» Provided information:
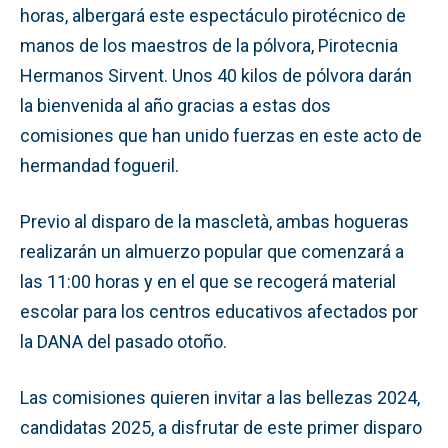
horas, albergará este espectáculo pirotécnico de
manos de los maestros de la pólvora, Pirotecnia
Hermanos Sirvent. Unos 40 kilos de pólvora darán
la bienvenida al año gracias a estas dos
comisiones que han unido fuerzas en este acto de
hermandad fogueril.
Previo al disparo de la mascletà, ambas hogueras
realizarán un almuerzo popular que comenzará a
las 11:00 horas y en el que se recogerá material
escolar para los centros educativos afectados por
la DANA del pasado otoño.
Las comisiones quieren invitar a las bellezas 2024,
candidatas 2025, a disfrutar de este primer disparo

» Your goal: Please transcribe every entry exactly as written, leaving the pictures out.

» Exercise solution:
horas, albergará este espectáculo pirotécnico de
manos de los maestros de la pólvora, Pirotecnia
Hermanos Sirvent. Unos 40 kilos de pólvora darán
la bienvenida al año gracias a estas dos
comisiones que han unido fuerzas en este acto de
hermandad fogueril.
Previo al disparo de la mascletà, ambas hogueras
realizarán un almuerzo popular que comenzará a
las 11:00 horas y en el que se recogerá material
escolar para los centros educativos afectados por
la DANA del pasado otoño.
Las comisiones quieren invitar a las bellezas 2024,
candidatas 2025, a disfrutar de este primer disparo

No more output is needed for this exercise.